- Your instructions: Scan the records below for the string "FuPa" and return every line where it appears.

Transcribed page contents
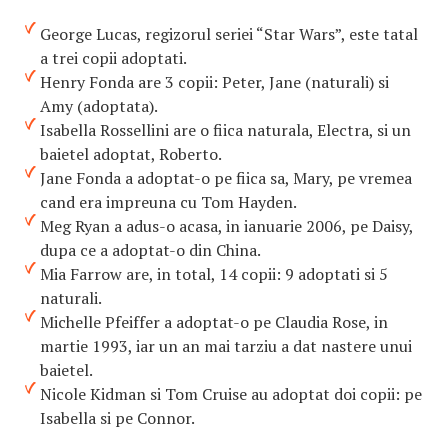
George Lucas, regizorul seriei “Star Wars”, este tatal
a trei copii adoptati.
Henry Fonda are 3 copii: Peter, Jane (naturali) si
Amy (adoptata).
Isabella Rossellini are o fiica naturala, Electra, si un
baietel adoptat, Roberto.
Jane Fonda a adoptat-o pe fiica sa, Mary, pe vremea
cand era impreuna cu Tom Hayden.
Meg Ryan a adus-o acasa, in ianuarie 2006, pe Daisy,
dupa ce a adoptat-o din China.
Mia Farrow are, in total, 14 copii: 9 adoptati si 5
naturali.
Michelle Pfeiffer a adoptat-o pe Claudia Rose, in
martie 1993, iar un an mai tarziu a dat nastere unui
baietel.
Nicole Kidman si Tom Cruise au adoptat doi copii: pe
Isabella si pe Connor.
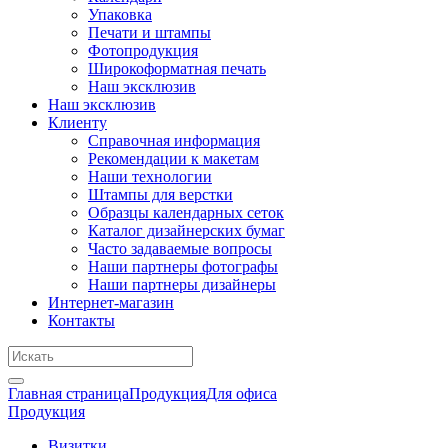
Упаковка
Печати и штампы
Фотопродукция
Широкоформатная печать
Наш эксклюзив
Наш эксклюзив
Клиенту
Справочная информация
Рекомендации к макетам
Наши технологии
Штампы для верстки
Образцы календарных сеток
Каталог дизайнерских бумаг
Часто задаваемые вопросы
Наши партнеры фотографы
Наши партнеры дизайнеры
Интернет-магазин
Контакты
Главная страница
Продукция
Для офиса
Продукция
Визитки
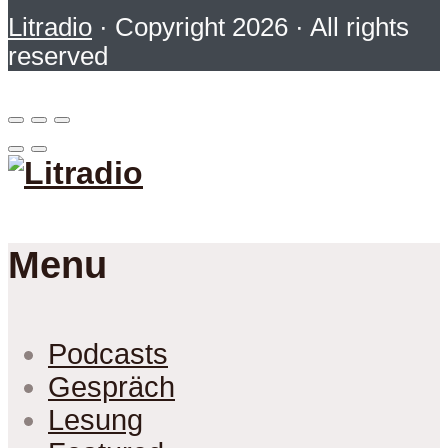
Litradio
· Copyright 2026 · All rights
reserved
Menu
Podcasts
Gespräch
Lesung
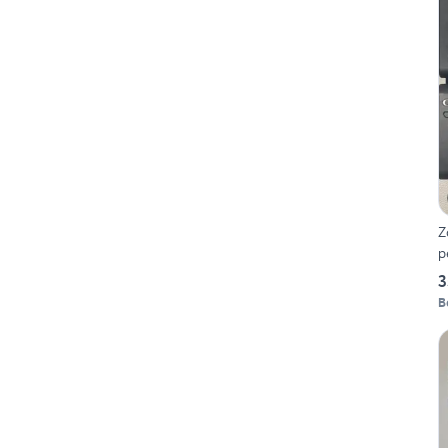
Z
p
3
B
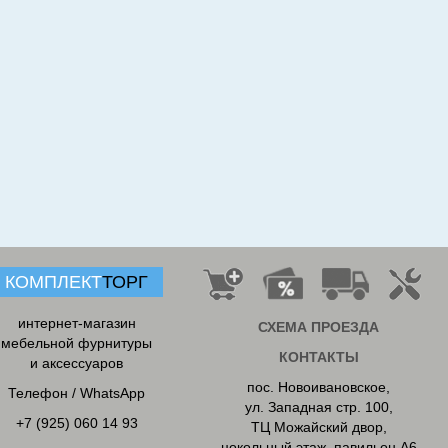
КОМПЛЕКТ
ТОРГ
интернет-магазин
СХЕМА ПРОЕЗДА
мебельной фурнитуры
КОНТАКТЫ
и аксессуаров
пос. Новоивановское
,
Телефон / WhatsApp
ул. Западная стр. 100,
+7 (925) 060 14 93
ТЦ Можайский двор,
цокольный этаж, павильон А6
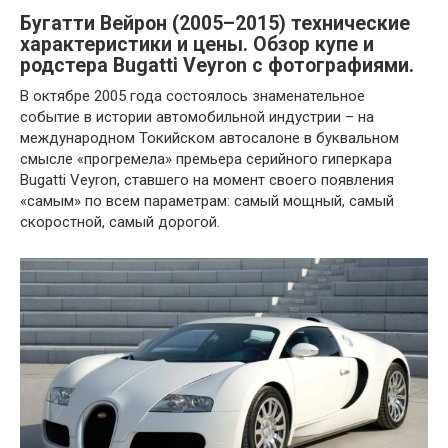
Бугатти Вейрон (2005–2015) технические
характеристики и цены. Обзор купе и
родстера Bugatti Veyron с фотографиями.
В октябре 2005 года состоялось знаменательное
событие в истории автомобильной индустрии – на
международном Токийском автосалоне в буквальном
смысле «прогремела» премьера серийного гиперкара
Bugatti Veyron, ставшего на момент своего появления
«самым» по всем параметрам: самый мощный, самый
скоростной, самый дорогой.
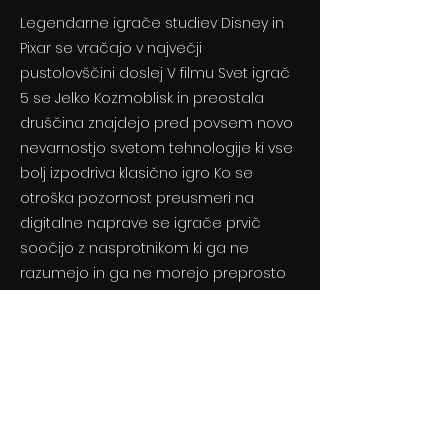
Legendarne igrače studiev Disney in
Pixar se vračajo v največji
pustolovščini doslej V filmu Svet igrač
5 se Jelko Kozmoblisk in preostala
druščina znajdejo pred povsem novo
nevarnostjo svetom tehnologije ki vse
bolj izpodriva klasično igro Ko se
otroška pozornost preusmeri na
digitalne naprave se igrače prvič
soočijo z nasprotnikom ki ga ne
razumejo in ga ne morejo preprosto
premagati.
Previous
Next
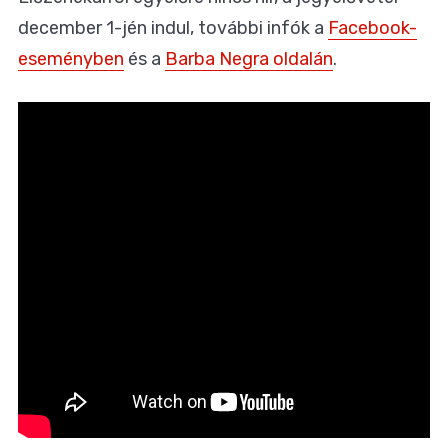
december 1-jén indul, további infók a
Facebook-
eseményben
és a
Barba Negra oldalán
.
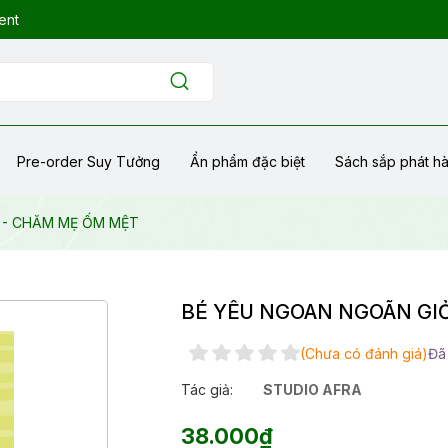
ent
Pre-order Suy Tưởng
Ẩn phẩm đặc biệt
Sách sắp phát h
G - CHĂM MẸ ỐM MỆT
BÉ YÊU NGOAN NGOÃN GIỎ
(Chưa có đánh giá)
Đã
Tác giả:
STUDIO AFRA
38.000₫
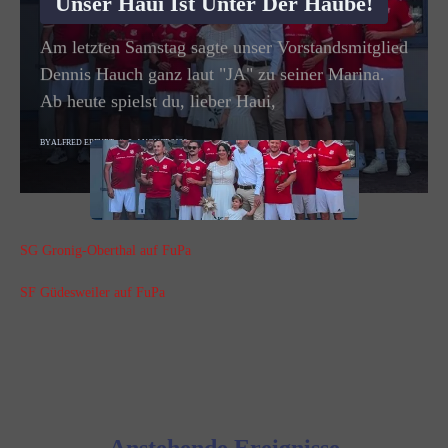
Unser Haui Ist Unter Der Haube!
Am letzten Samstag sagte unser Vorstandsmitglied
Dennis Hauch ganz laut "JA" zu seiner Marina.
Ab heute spielst du, lieber Haui,
BY
ALFRED ERFURT
8. AUGUST 2026
SG Gronig-Oberthal auf FuPa
SF Güdesweiler auf FuPa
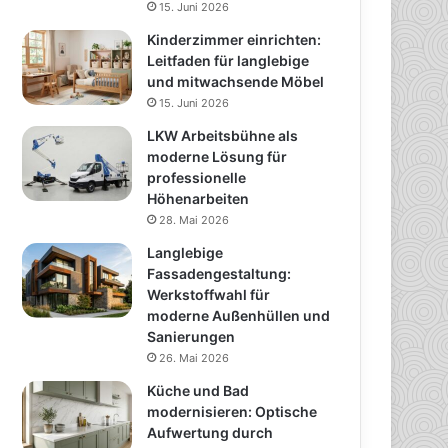
15. Juni 2026
Kinderzimmer einrichten:
Leitfaden für langlebige
und mitwachsende Möbel
15. Juni 2026
LKW Arbeitsbühne als
moderne Lösung für
professionelle
Höhenarbeiten
28. Mai 2026
Langlebige
Fassadengestaltung:
Werkstoffwahl für
moderne Außenhüllen und
Sanierungen
26. Mai 2026
Küche und Bad
modernisieren: Optische
Aufwertung durch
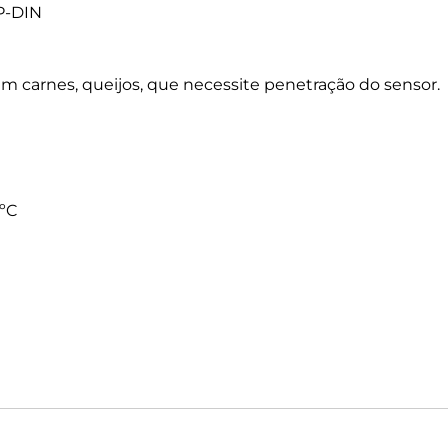
P-DIN
 carnes, queijos, que necessite penetração do sensor.
 ºC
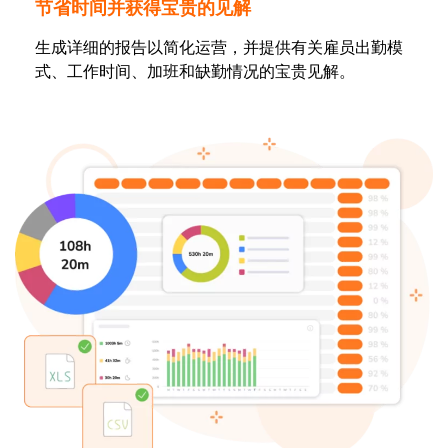
节省时间并获得宝贵的见解
生成详细的报告以简化运营，并提供有关雇员出勤模
式、工作时间、加班和缺勤情况的宝贵见解。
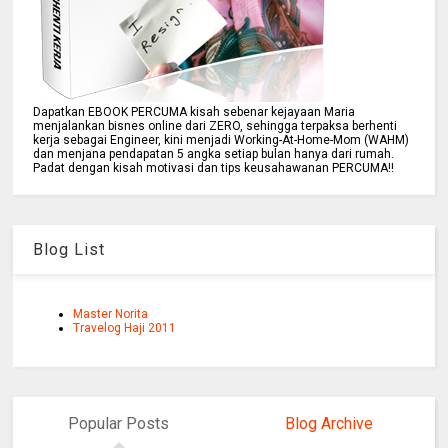
Dapatkan EBOOK PERCUMA kisah sebenar kejayaan Maria
menjalankan bisnes online dari ZERO, sehingga terpaksa berhenti
kerja sebagai Engineer, kini menjadi Working-At-Home-Mom (WAHM)
dan menjana pendapatan 5 angka setiap bulan hanya dari rumah.
Padat dengan kisah motivasi dan tips keusahawanan PERCUMA!!
Blog List
Master Norita
Travelog Haji 2011
Popular Posts
Blog Archive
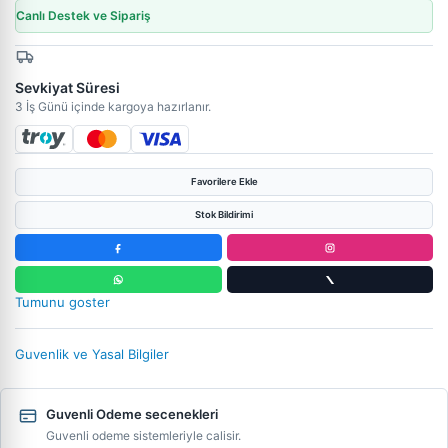
Canlı Destek ve Sipariş
Sevkiyat Süresi
3 İş Günü içinde kargoya hazırlanır.
Favorilere Ekle
Stok Bildirimi
Tumunu goster
Guvenlik ve Yasal Bilgiler
Guvenli Odeme secenekleri
Guvenli odeme sistemleriyle calisir.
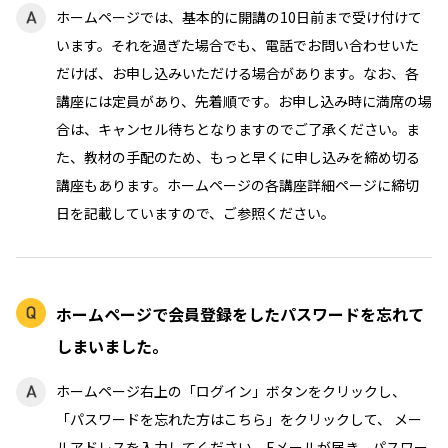
ホームページでは、基本的に開講の10日前まで受け付けて
います。それを過ぎた場合でも、電話でお問い合わせいた
だけば、お申し込みいただける場合があります。なお、各
講座には定員があり、先着順です。お申し込み時に満席の場
合は、キャンセル待ちとなりますのでご了承ください。ま
た、教材の手配のため、もっと早くに申し込みを締め切る
講座もあります。ホームページの各講座詳細ページに締切
日を記載していますので、ご参照ください。
ホームページで会員登録をしたパスワードを忘れて
しまいました。
ホームページ右上の「ログイン」ボタンをクリックし、
「パスワードを忘れた方はこちら」をクリックして、 メー
ルアドレスを入力してください。Eメールが届き、パスワー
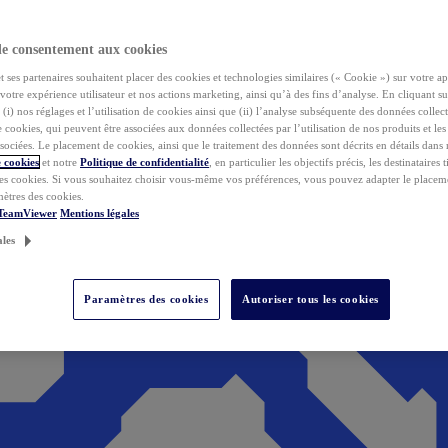
de consentement aux cookies
ses partenaires souhaitent placer des cookies et technologies similaires (« Cookie ») sur votre ap
votre expérience utilisateur et nos actions marketing, ainsi qu’à des fins d’analyse. En cliquant s
(i) nos réglages et l’utilisation de cookies ainsi que (ii) l’analyse subséquente des données collect
de cookies, qui peuvent être associées aux données collectées par l’utilisation de nos produits et le
sociées. Le placement de cookies, ainsi que le traitement des données sont décrits en détails dans
 cookies
et notre
Politique de confidentialité
, en particulier les objectifs précis, les destinataires t
es cookies. Si vous souhaitez choisir vous-même vos préférences, vous pouvez adapter le placem
mètres des cookies.
 TeamViewer
Mentions légales
ales
Paramètres des cookies
Autoriser tous les cookies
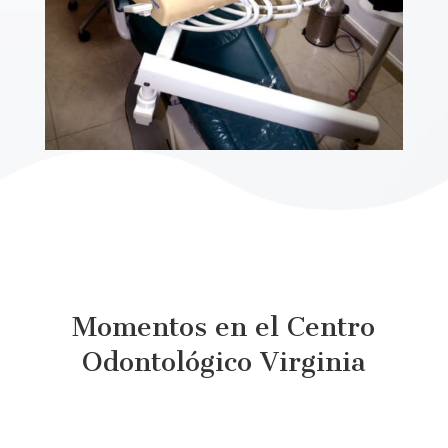
Momentos en el Centro
Odontológico Virginia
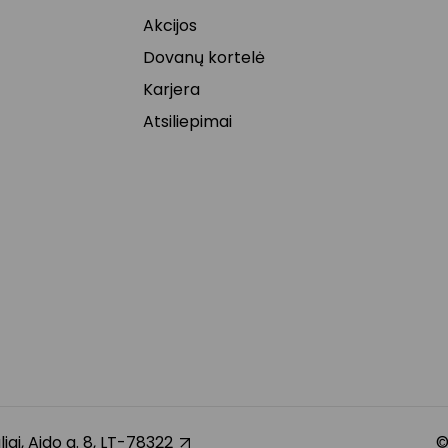
Akcijos
Dovanų kortelė
Karjera
Atsiliepimai
liai, Aido g. 8, LT-78322
©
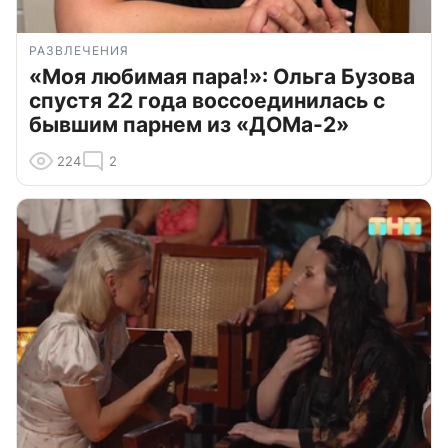
РАЗВЛЕЧЕНИЯ
«Моя любимая пара!»: Ольга Бузова
спустя 22 года воссоединилась с
бывшим парнем из «ДОМа-2»
224
2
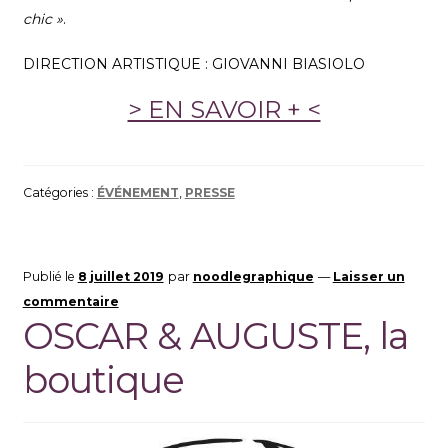
chic »
.
DIRECTION ARTISTIQUE : GIOVANNI BIASIOLO
> EN SAVOIR + <
Catégories :
ÉVÉNEMENT
,
PRESSE
Publié le
8 juillet 2019
par
noodlegraphique
—
Laisser un
commentaire
OSCAR & AUGUSTE, la
boutique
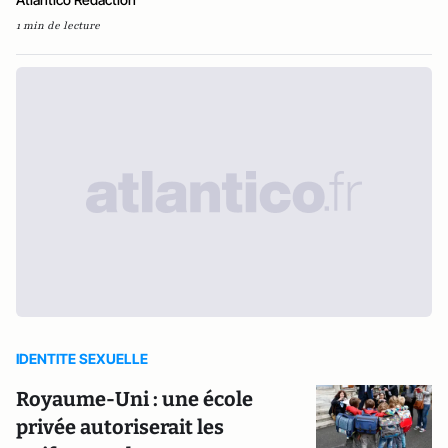
1 min de lecture
IDENTITE SEXUELLE
Royaume-Uni : une école
privée autoriserait les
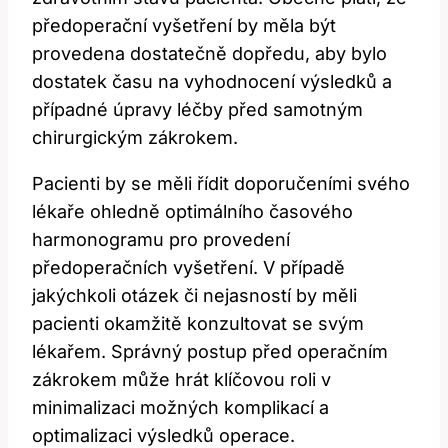
předoperační ​vyšetření by měla být
provedena dostatečně dopředu, aby⁣ bylo
dostatek času na vyhodnocení výsledků a‌
případné úpravy léčby před samotným
chirurgickým zákrokem.
Pacienti by se měli řídit doporučeními​ svého
⁤lékaře ohledně optimálního časového
harmonogramu pro provedení
předoperačních vyšetření. V případě
jakýchkoli otázek či nejasností by měli
pacienti okamžitě konzultovat se svým
lékařem. Správný postup‍ před operačním
zákrokem⁢ může hrát ‌klíčovou roli v
minimalizaci možných komplikací a
optimalizaci výsledků ‌operace.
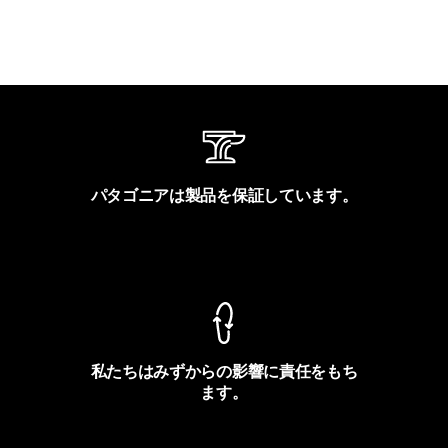
パタゴニアは製品を保証しています。
製品保証を見る
私たちはみずからの影響に責任をもち
ます。
フットプリントを見る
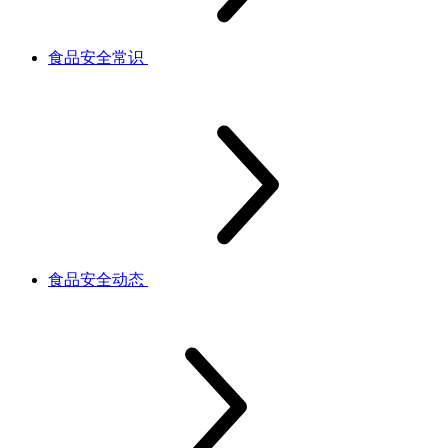
食品安全常识
食品安全动态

- Task output:
SG Gronig-Oberthal auf FuPa
SF Güdesweiler auf FuPa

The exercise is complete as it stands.